The Importance Of Smart Battery Chargers For Auxiliary Batteries
A battery is constructed of a number of cells, with a lead-acid battery cell generating around 2V. Small batteries will typically contain 6 cells in one battery container, adding together to total 12V at the terminal points. Although these batteries are referred to as 12V batteries, the voltage of a 12V battery can vary from approximately 12.6V - 10V when discharging and can rise up to 15V - 16V while charging.
Charging batteries to maximum capacity requires different stages of charging. Charging in different stages is vital in ensuring the battery is not damaged at all during the charge process. The most common, modern type of battery charger used for this purpose is often referred to as a Smart Battery Charger. Smart Battery Chargers are chargers that have a minimum of 3 charging stages with a basic smart charger starting in a boost stage, then moves into the absorption stage and finishing on either a float and/or maintenance stage of charge. We have a range of smart chargers to suit your needs.
Let's go through these stages:
This is the first stage of charge and allows the charger to put in maximum capable current into the battery for as long as it can safely do so. This stage operates as a constant current charger, meaning that if the charger is rated to 10 amps, it will charge at a constant rate of 10 amps until the battery reaches a voltage set point. The voltage set point of a battery is generally around 14.4V - 14.7V and at this stage, the battery is approximately 75-85% charged.
Once the battery reaches approximately 75-85% charge, the battery charger will automatically switch over to the absorption stage. In this stage of charging, the charger now changes into a constant voltage charger, ensuring that the voltage is held at a set point (typically around 14.4V). This is done by slowing the current (amps) rate into the battery, otherwise the voltage would continue to rise.

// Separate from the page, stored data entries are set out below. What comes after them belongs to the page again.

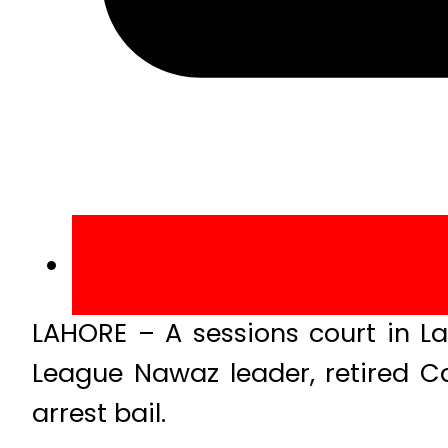
LAHORE – A sessions court in L
League Nawaz leader, retired C
arrest bail.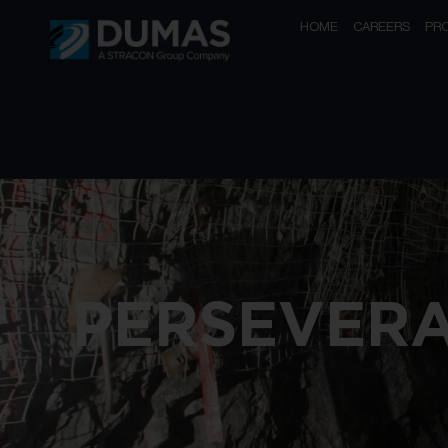
HOME
CAREERS
PR
PERSEVER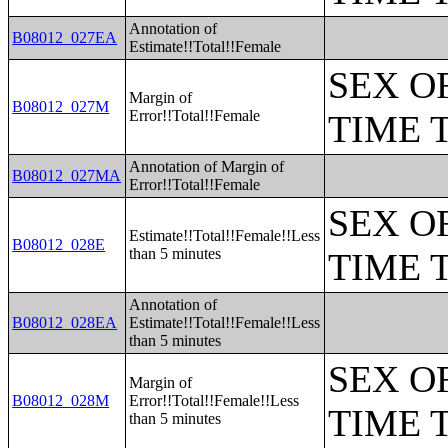
Annotation of
B08012_027EA
Estimate!!Total!!Female
SEX O
Margin of
B08012_027M
Error!!Total!!Female
TIME 
Annotation of Margin of
B08012_027MA
Error!!Total!!Female
SEX O
Estimate!!Total!!Female!!Less
B08012_028E
than 5 minutes
TIME 
Annotation of
B08012_028EA
Estimate!!Total!!Female!!Less
than 5 minutes
SEX O
Margin of
B08012_028M
Error!!Total!!Female!!Less
TIME 
than 5 minutes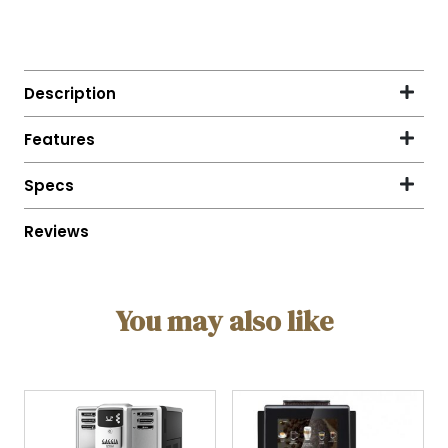
You may also like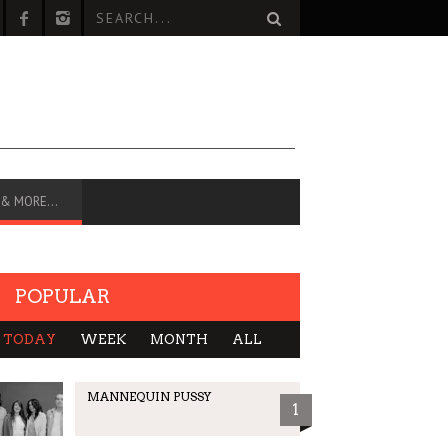
 & MORE…
POPULAR
TODAY
WEEK
MONTH
ALL
MANNEQUIN PUSSY
1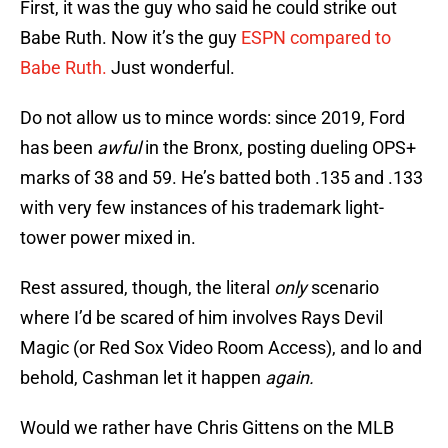
First, it was the guy who said he could strike out
Babe Ruth. Now it’s the guy
ESPN compared to
Babe Ruth.
Just wonderful.
Do not allow us to mince words: since 2019, Ford
has been
awful
in the Bronx, posting dueling OPS+
marks of 38 and 59. He’s batted both .135 and .133
with very few instances of his trademark light-
tower power mixed in.
Rest assured, though, the literal
only
scenario
where I’d be scared of him involves Rays Devil
Magic (or Red Sox Video Room Access), and lo and
behold, Cashman let it happen
again.
Would we rather have Chris Gittens on the MLB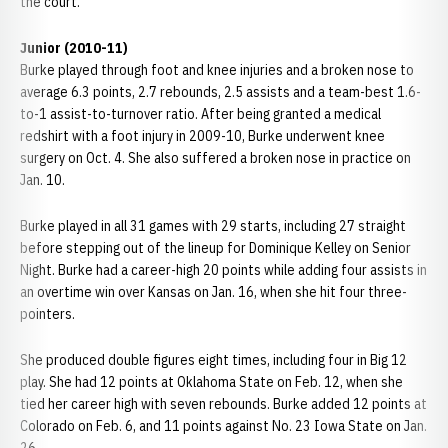
the court."
Junior (2010-11)
Burke played through foot and knee injuries and a broken nose to
average 6.3 points, 2.7 rebounds, 2.5 assists and a team-best 1.6-
to-1 assist-to-turnover ratio. After being granted a medical
redshirt with a foot injury in 2009-10, Burke underwent knee
surgery on Oct. 4. She also suffered a broken nose in practice on
Jan. 10.
Burke played in all 31 games with 29 starts, including 27 straight
before stepping out of the lineup for Dominique Kelley on Senior
Night. Burke had a career-high 20 points while adding four assists in
an overtime win over Kansas on Jan. 16, when she hit four three-
pointers.
She produced double figures eight times, including four in Big 12
play. She had 12 points at Oklahoma State on Feb. 12, when she
tied her career high with seven rebounds. Burke added 12 points at
Colorado on Feb. 6, and 11 points against No. 23 Iowa State on Jan.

The purpose of this is to allow the battery to adsorb the last of the required current (amps) that is needed to read fully charged.

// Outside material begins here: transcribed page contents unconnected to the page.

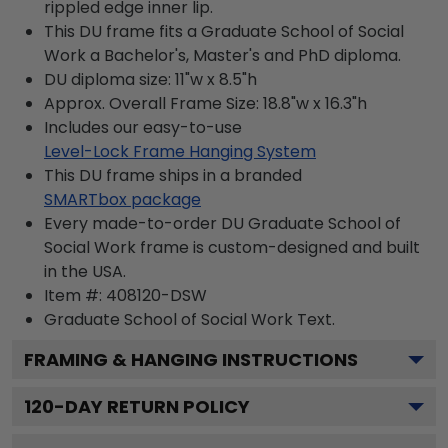
rippled edge inner lip.
This DU frame fits a Graduate School of Social
Work a Bachelor's, Master's and PhD diploma.
DU diploma size: 11"w x 8.5"h
Approx. Overall Frame Size: 18.8"w x 16.3"h
Includes our easy-to-use
Level-Lock Frame Hanging System
This DU frame ships in a branded
SMARTbox package
Every made-to-order DU Graduate School of
Social Work frame is custom-designed and built
in the USA.
Item #:
408120-DSW
Graduate School of Social Work
Text.
FRAMING & HANGING INSTRUCTIONS
120
-DAY RETURN POLICY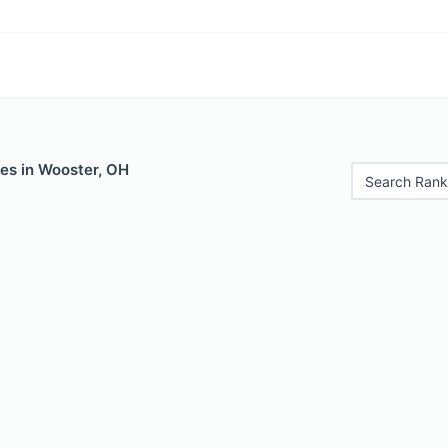
les in Wooster, OH
Search Rank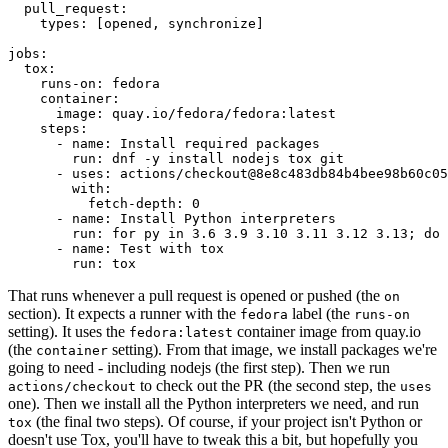
pull_request
:
types
:
[
opened
,
synchronize
]
jobs
:
tox
:
runs-on
:
fedora
container
:
image
:
quay.io/fedora/fedora:latest
steps
:
-
name
:
Install required packages
run
:
dnf -y install nodejs tox git
-
uses
:
actions/checkout@8e8c483db84b4bee98b60c05
with
:
fetch-depth
:
0
-
name
:
Install Python interpreters
run
:
for py in 3.6 3.9 3.10 3.11 3.12 3.13; do 
-
name
:
Test with tox
run
:
tox
That runs whenever a pull request is opened or pushed (the
on
section). It expects a runner with the
label (the
fedora
runs-on
setting). It uses the
container image from quay.io
fedora:latest
(the
setting). From that image, we install packages we're
container
going to need - including nodejs (the first step). Then we run
to check out the PR (the second step, the
actions/checkout
uses
one). Then we install all the Python interpreters we need, and run
(the final two steps). Of course, if your project isn't Python or
tox
doesn't use Tox, you'll have to tweak this a bit, but hopefully you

Depending on the smart charger you are using, your battery charger may enter float / maintenance mode as early as 85% state of charge, however other battery chargers may begin closer to 95% state of charge. The float stage of charging means the voltage tapers down and maintains a steady 13.2V - 13.4V - the maximum a 12V battery can hold. During this stage, charge is constantly going into the battery, however the charge rate is adjusted to ensure a full state of charge (100%) and nothing more. This ensures you do not overcharge and damage your battery. Most smart battery chargers will not shut off at this point, however it is safe to leave a battery in float mode for months at a time. This stage of charge is also commonly referred to as a ‘trickle charge.’